Ruh- Bilinç bedenimiz; Yani ruhumuz. Onun sahip olduğu vasıflar; Hayal gücü, düşünme, ezberleme, hatırlama, vehim(Zannetme), karar verme, tercih edebilme(İrade), aklı kullanabilme, kalp gözü-basiretle görme, hissedebilme, sevinme, üzüntü, acı çekme gibi özelliklerdir.(2) Gücü, kapasitesi sonsuzdur ancak onların dünya yaşamı süresince biriktirebildiği ilim ve sevap enerjisi dediğimiz pozitif enerjisi ile etkinleştirebildiği kadarını kullanabilecektir. Bir başka deyişle madde boyutunda gerçekleştirdiği her davranışın sonuçlarını görecek, yaşayacak olan bedenimizdir.(3)
Madde beden; Madde olarak bedenin, beyin dışında fazla bir önemi yoktur. Bilindiği gibi madde, atomlardan, atomlar nötron-nötrünolar, kuark, kuant, parçacıklar, onlar da elektro manyetik enerji cinslerinin yoğunlaşması ile meydana gelen bir yapıdır. Aynı boyut içinde devinim halinde seyrine devam eder. Yalnız beyin, hem biyolojik bedenimizin hareket ve kontrolünü sağlaması, hem de 5 duyu dediğimiz giriş üniteleri ile bilgi ve enerji kazanımlarını ruha yüklemesi açısından önemi büyüktür. Vücut ona enerji sağlamak için vardır.

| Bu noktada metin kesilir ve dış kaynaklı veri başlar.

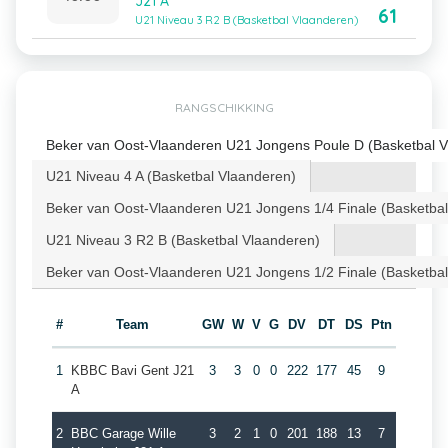
J21 A
61
U21 Niveau 3 R2 B (Basketbal Vlaanderen)
RANGSCHIKKING
Beker van Oost-Vlaanderen U21 Jongens Poule D (Basketbal V
U21 Niveau 4 A (Basketbal Vlaanderen)
Beker van Oost-Vlaanderen U21 Jongens 1/4 Finale (Basketba
U21 Niveau 3 R2 B (Basketbal Vlaanderen)
Beker van Oost-Vlaanderen U21 Jongens 1/2 Finale (Basketba
#
Team
GW
W
V
G
DV
DT
DS
Ptn
1
KBBC Bavi Gent J21
3
3
0
0
222
177
45
9
A
2
BBC Garage Wille
3
2
1
0
201
188
13
7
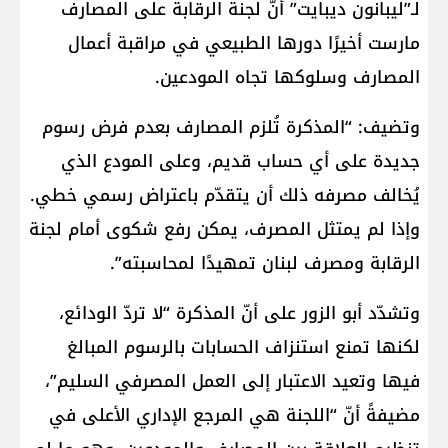
لـ”ليبانون ديبايت” أنّ لجنة الرقابة على المصارف
مارست أخيرًا دورها الطبيعي في مراقبة أعمال
المصارف وسلوكها تجاه المودعين.
وتضيف: “المذكرة تُلزم المصارف بعدم فرض رسوم
جديدة على أي حساب قديم، وعلى المودع الذي
يُخالف مصرفه ذلك أن يتقدّم باعتراض رسمي خطي.
وإذا لم يمتثل المصرف، يمكن رفع شكوى أمام لجنة
الرقابة ومصرف لبنان تمهيدًا لمحاسبته”.
وتشدّد أبو الزور على أنّ المذكرة “لا تردّ الودائع،
لكنها تمنع استنزاف الحسابات بالرسوم المبالغ
فيها وتعيد الاعتبار إلى العمل المصرفي السليم”،
مضيفةً أنّ “اللجنة هي المرجع الإداري الأعلى في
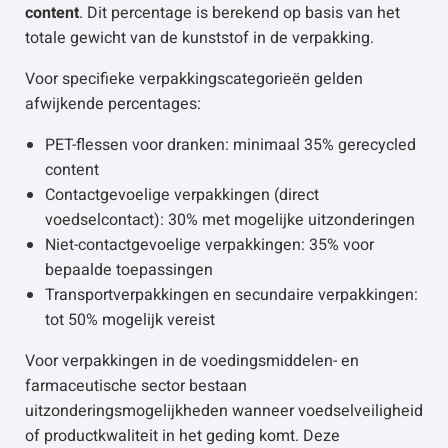
content
. Dit percentage is berekend op basis van het
totale gewicht van de kunststof in de verpakking.
Voor specifieke verpakkingscategorieën gelden
afwijkende percentages:
PET-flessen voor dranken: minimaal 35% gerecycled
content
Contactgevoelige verpakkingen (direct
voedselcontact): 30% met mogelijke uitzonderingen
Niet-contactgevoelige verpakkingen: 35% voor
bepaalde toepassingen
Transportverpakkingen en secundaire verpakkingen:
tot 50% mogelijk vereist
Voor verpakkingen in de voedingsmiddelen- en
farmaceutische sector bestaan
uitzonderingsmogelijkheden wanneer voedselveiligheid
of productkwaliteit in het geding komt. Deze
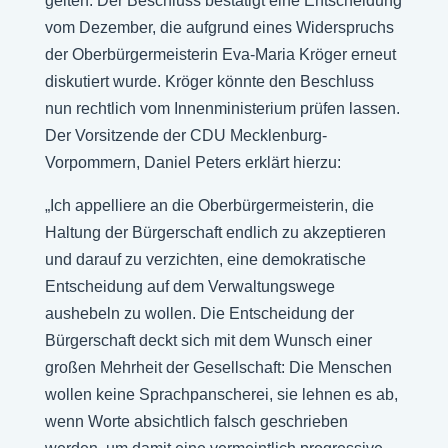
gelten. Der Beschluss bestätigt eine Entscheidung
vom Dezember, die aufgrund eines Widerspruchs
der Oberbürgermeisterin Eva-Maria Kröger erneut
diskutiert wurde. Kröger könnte den Beschluss
nun rechtlich vom Innenministerium prüfen lassen.
Der Vorsitzende der CDU Mecklenburg-
Vorpommern, Daniel Peters erklärt hierzu:
„Ich appelliere an die Oberbürgermeisterin, die
Haltung der Bürgerschaft endlich zu akzeptieren
und darauf zu verzichten, eine demokratische
Entscheidung auf dem Verwaltungswege
aushebeln zu wollen. Die Entscheidung der
Bürgerschaft deckt sich mit dem Wunsch einer
großen Mehrheit der Gesellschaft: Die Menschen
wollen keine Sprachpanscherei, sie lehnen es ab,
wenn Worte absichtlich falsch geschrieben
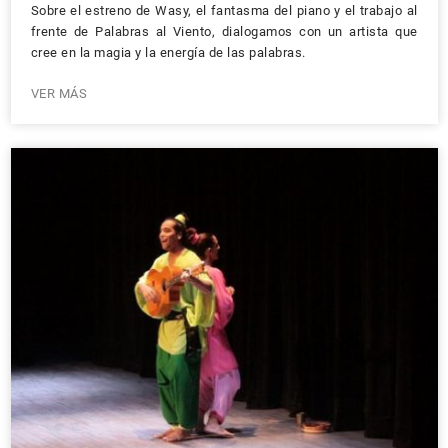
Sobre el estreno de Wasy, el fantasma del piano y el trabajo al
frente de Palabras al Viento, dialogamos con un artista que
cree en la magia y la energía de las palabras.
VER MÁS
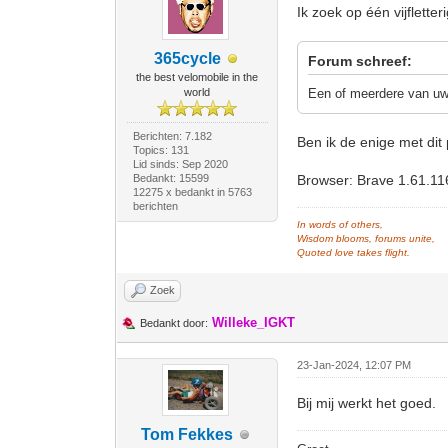
Ik zoek op één vijflette
365cycle
Forum schreef:
the best velomobile in the
world
Een of meerdere van uw 
Berichten: 7.182
Ben ik de enige met di
Topics: 131
Lid sinds: Sep 2020
Bedankt: 15599
Browser: Brave 1.61.11
12275 x bedankt in 5763
berichten
In words of others,
Wisdom blooms, forums unite,
Quoted love takes flight.
Zoek
Willeke_IGKT
Bedankt door:
23-Jan-2024, 12:07 PM
Bij mij werkt het goed.
Tom Fekkes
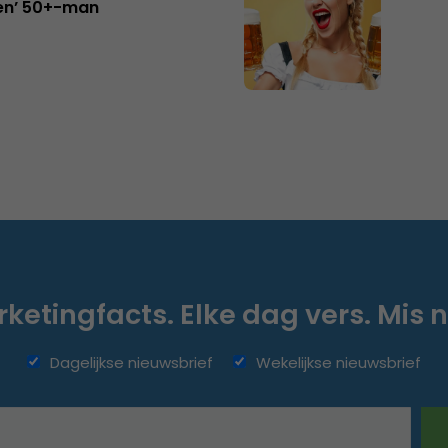
en’ 50+-man
ketingfacts. Elke dag vers. Mis n
Dagelijkse nieuwsbrief
Wekelijkse nieuwsbrief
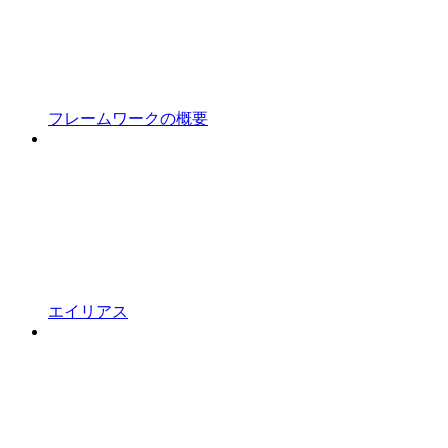
フレームワークの概要
エイリアス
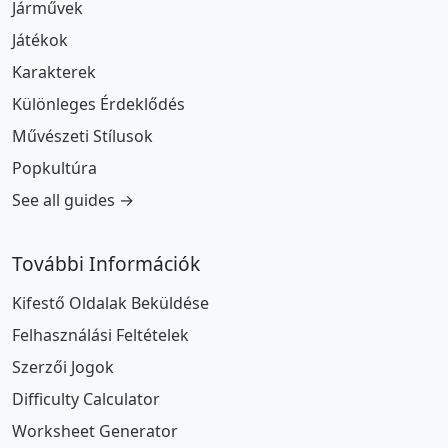
Járművek
Játékok
Karakterek
Különleges Érdeklődés
Művészeti Stílusok
Popkultúra
See all guides →
További Információk
Kifestő Oldalak Beküldése
Felhasználási Feltételek
Szerzői Jogok
Difficulty Calculator
Worksheet Generator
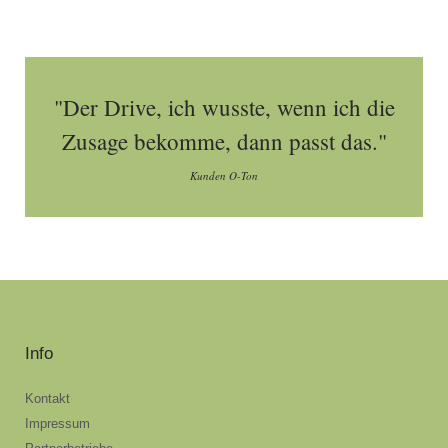
"Der Drive, ich wusste, wenn ich die
Zusage bekomme, dann passt das."
Kunden O-Ton
Info
Kontakt
Impressum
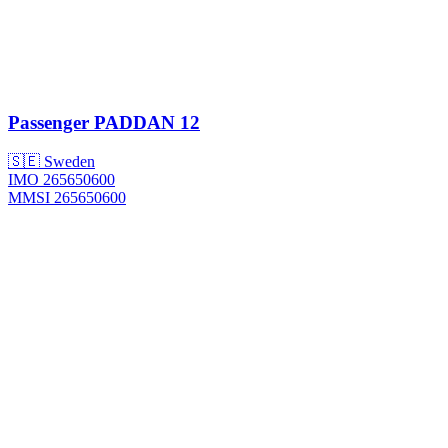
Passenger
PADDAN 12
🇸🇪 Sweden
IMO 265650600
MMSI 265650600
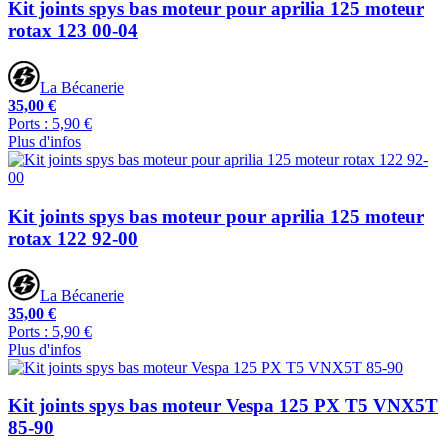
Kit joints spys bas moteur pour aprilia 125 moteur
rotax 123 00-04
La Bécanerie
35,00 €
Ports : 5,90 €
Plus d'infos
Kit joints spys bas moteur pour aprilia 125 moteur
rotax 122 92-00
La Bécanerie
35,00 €
Ports : 5,90 €
Plus d'infos
Kit joints spys bas moteur Vespa 125 PX T5 VNX5T
85-90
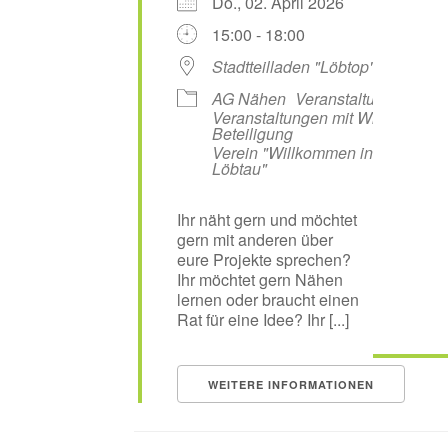
Do., 02. April 2026
15:00 - 18:00
Stadtteilladen "Löbtop"
AG Nähen
Veranstaltungen
Veranstaltungen mit WiL-
Beteiligung
Verein "Willkommen in
Löbtau"
Ihr näht gern und möchtet
gern mit anderen über
eure Projekte sprechen?
Ihr möchtet gern Nähen
lernen oder braucht einen
Rat für eine Idee? Ihr [...]
WEITERE INFORMATIONEN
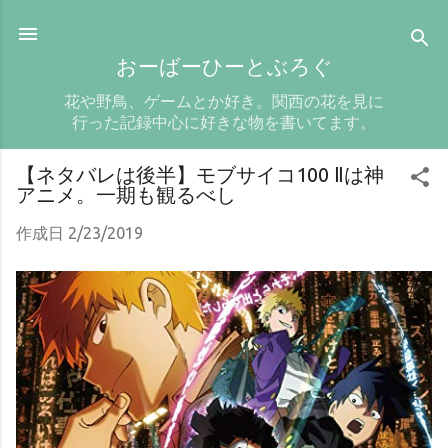
スキップしてメイン コンテンツに移動
おーばーひーとぶろぐ
花や野鳥、ゲームとか好き。関西の花を見に
行った記録中心に好きな物を書いてます。
【ネタバレは後半】モブサイコ100 Ⅱは神
アニメ。一期も観るべし
作成日
2/23/2019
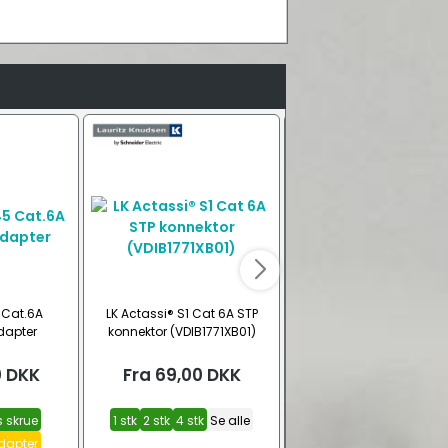
 Cat.6A
LK Actassi® S1 Cat 6A STP
Cat 6 STP RJ45Skrue
dapter
konnektor (VDIB1771XB01)
samlings netværksstik 
22-24)
0
DKK
Fra
69,00
DKK
Fra
45,00
DKK
 skrue
1 stk
2 stk
4 stk
Se alle
1 stk
5 stk
10 stk
Se all
dapter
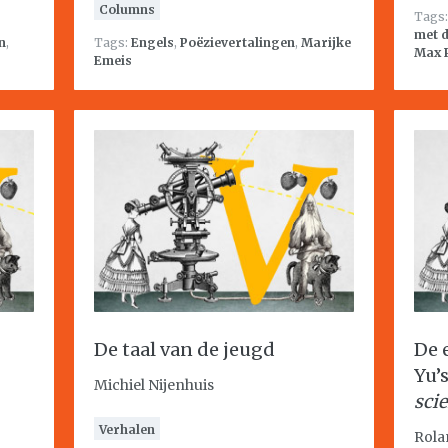
Columns
Tags
met d
n
,
Tags:
Engels
,
Poëzievertalingen
,
Marijke
Max 
Emeis
De taal van de jeugd
De 
Yu’
Michiel Nijenhuis
scie
Verhalen
Rola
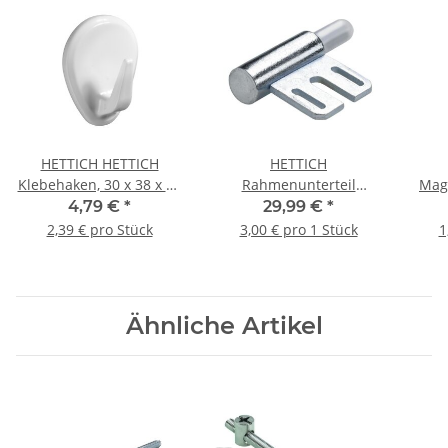
HETTICH HETTICH
HETTICH
Klebehaken, 30 x 38 x 22
Rahmenunterteil
Mag
mm, Kunststoff, weiß, 2
wartungsfrei, Ø 15 x 65
4,79 €
*
29,99 €
*
Stück
mm, Stahl verzinkt, 10
2,39 € pro Stück
3,00 € pro 1 Stück
1
Stück
Ähnliche Artikel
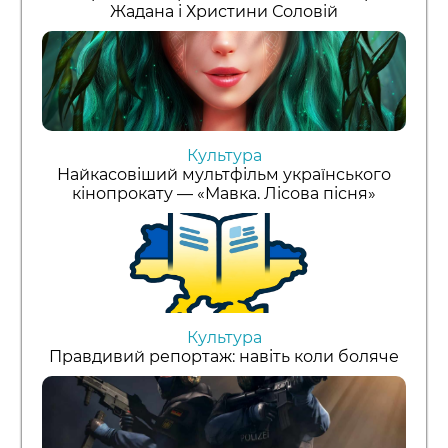
Жадана і Христини Соловій
Культура
Найкасовіший мультфільм українського
кінопрокату — «Мавка. Лісова пісня»
Культура
Правдивий репортаж: навіть коли боляче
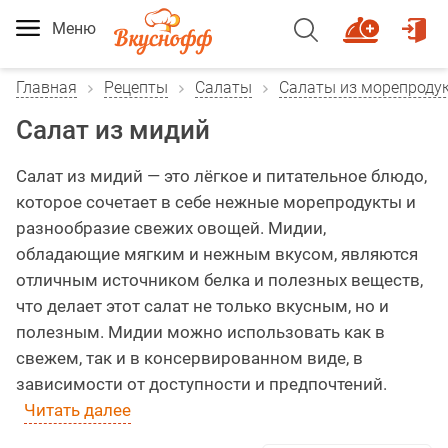
Меню
Главная
Рецепты
Салаты
Салаты из морепроду
Салат из мидий
Салат из мидий — это лёгкое и питательное блюдо,
которое сочетает в себе нежные морепродукты и
разнообразие свежих овощей. Мидии,
обладающие мягким и нежным вкусом, являются
отличным источником белка и полезных веществ,
что делает этот салат не только вкусным, но и
полезным. Мидии можно использовать как в
свежем, так и в консервированном виде, в
зависимости от доступности и предпочтений.
Читать далее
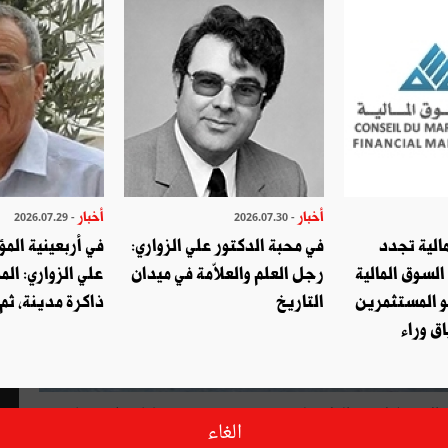
أخبار
أخبار
- 2026.07.29
- 2026.07.30
الية تجدد
في محبة الدكتور علي الزواري:
في أربعينية المؤ
السوق المالية
رجل العلم والعلاّمة في ميدان
علي الزواري: الم
و المستثمرين
التاريخ
ذاكرة مدينة، ثم
ق وراء
الاستقلال فإنّ الولاية لم تعش تنمية حقيقية مثلما حظيت بها
الغاء
 جانفي. ويؤكد أحد المهتمّين بشؤون الجهة أنّ ذلك يعود على الأغلب إلى تصنيفها ضمن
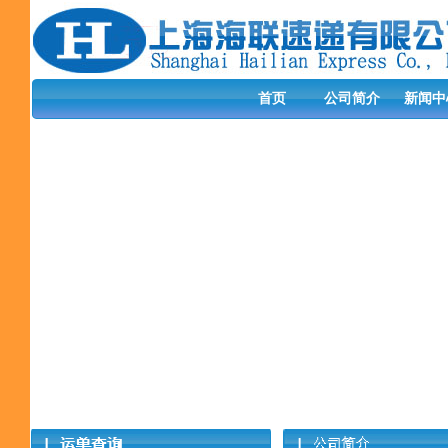
首页
公司简介
新闻中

Madde bedenimizin istek ve ihtiyaçlarını iki kategoride toplayabiliriz.
1 – Mizaç, yani otonom sinir sisteminin özelliği olan ve iç salgı bezlerinin az veya çok çalışması gibi kalıtımla gelen fizyolojik özelliklerinden kaynaklanan davranışlar. (Çabuk kızmak, soğuk kanlılık, sıcak kanlılık, saldırganlık, kin vs. gibi.)
2 – Şehvet; yani cinsellik, yemek, içmek, uyumak gibi bedenin genellikle istemsiz olarak ihtiyaçlarını temin etme davranışlarıdır.
Bu özellikler tüm biyolojik canlılarda ortaktır.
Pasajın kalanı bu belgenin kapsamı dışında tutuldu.